__Task item__: Output the records, every one, exactly as given.
··· Records for this exercise ···
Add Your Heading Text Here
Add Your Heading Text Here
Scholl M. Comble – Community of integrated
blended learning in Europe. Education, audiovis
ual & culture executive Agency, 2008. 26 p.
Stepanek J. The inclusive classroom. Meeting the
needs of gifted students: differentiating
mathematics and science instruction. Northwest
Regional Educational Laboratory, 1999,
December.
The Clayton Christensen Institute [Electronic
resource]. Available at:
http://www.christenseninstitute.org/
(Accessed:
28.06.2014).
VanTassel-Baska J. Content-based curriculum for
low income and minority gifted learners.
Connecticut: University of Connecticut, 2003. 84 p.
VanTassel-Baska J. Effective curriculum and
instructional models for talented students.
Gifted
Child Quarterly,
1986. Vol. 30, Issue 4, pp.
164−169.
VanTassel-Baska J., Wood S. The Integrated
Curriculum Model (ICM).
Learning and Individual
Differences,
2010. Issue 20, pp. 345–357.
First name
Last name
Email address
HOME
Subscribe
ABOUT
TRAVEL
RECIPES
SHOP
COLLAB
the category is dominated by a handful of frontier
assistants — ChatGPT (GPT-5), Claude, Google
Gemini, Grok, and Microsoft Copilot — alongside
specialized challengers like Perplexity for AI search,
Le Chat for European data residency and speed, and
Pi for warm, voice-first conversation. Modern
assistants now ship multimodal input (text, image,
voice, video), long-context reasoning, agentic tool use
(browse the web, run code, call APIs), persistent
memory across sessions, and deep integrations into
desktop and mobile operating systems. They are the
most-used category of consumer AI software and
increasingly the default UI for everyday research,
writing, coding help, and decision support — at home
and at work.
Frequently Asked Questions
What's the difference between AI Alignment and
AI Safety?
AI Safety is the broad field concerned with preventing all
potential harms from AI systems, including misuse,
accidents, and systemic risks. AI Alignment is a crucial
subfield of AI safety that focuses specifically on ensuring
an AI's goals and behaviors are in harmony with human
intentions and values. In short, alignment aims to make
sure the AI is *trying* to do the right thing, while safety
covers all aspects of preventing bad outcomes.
···
__Written solution__:
Add Your Heading Text Here
Add Your Heading Text Here
Scholl M. Comble – Community of integrated
blended learning in Europe. Education, audiovis
ual & culture executive Agency, 2008. 26 p.
Stepanek J. The inclusive classroom. Meeting the
needs of gifted students: differentiating
mathematics and science instruction. Northwest
Regional Educational Laboratory, 1999,
December.
The Clayton Christensen Institute [Electronic
resource]. Available at:
http://www.christenseninstitute.org/
(Accessed:
28.06.2014).
VanTassel-Baska J. Content-based curriculum for
low income and minority gifted learners.
Connecticut: University of Connecticut, 2003. 84 p.
VanTassel-Baska J. Effective curriculum and
instructional models for talented students.
Gifted
Child Quarterly,
1986. Vol. 30, Issue 4, pp.
164−169.
VanTassel-Baska J., Wood S. The Integrated
Curriculum Model (ICM).
Learning and Individual
Differences,
2010. Issue 20, pp. 345–357.
First name
Last name
Email address
HOME
Subscribe
ABOUT
TRAVEL
RECIPES
SHOP
COLLAB
the category is dominated by a handful of frontier
assistants — ChatGPT (GPT-5), Claude, Google
Gemini, Grok, and Microsoft Copilot — alongside
specialized challengers like Perplexity for AI search,
Le Chat for European data residency and speed, and
Pi for warm, voice-first conversation. Modern
assistants now ship multimodal input (text, image,
voice, video), long-context reasoning, agentic tool use
(browse the web, run code, call APIs), persistent
memory across sessions, and deep integrations into
desktop and mobile operating systems. They are the
most-used category of consumer AI software and
increasingly the default UI for everyday research,
writing, coding help, and decision support — at home
and at work.
Frequently Asked Questions
What's the difference between AI Alignment and
AI Safety?
AI Safety is the broad field concerned with preventing all
potential harms from AI systems, including misuse,
accidents, and systemic risks. AI Alignment is a crucial
subfield of AI safety that focuses specifically on ensuring
an AI's goals and behaviors are in harmony with human
intentions and values. In short, alignment aims to make
sure the AI is *trying* to do the right thing, while safety
covers all aspects of preventing bad outcomes.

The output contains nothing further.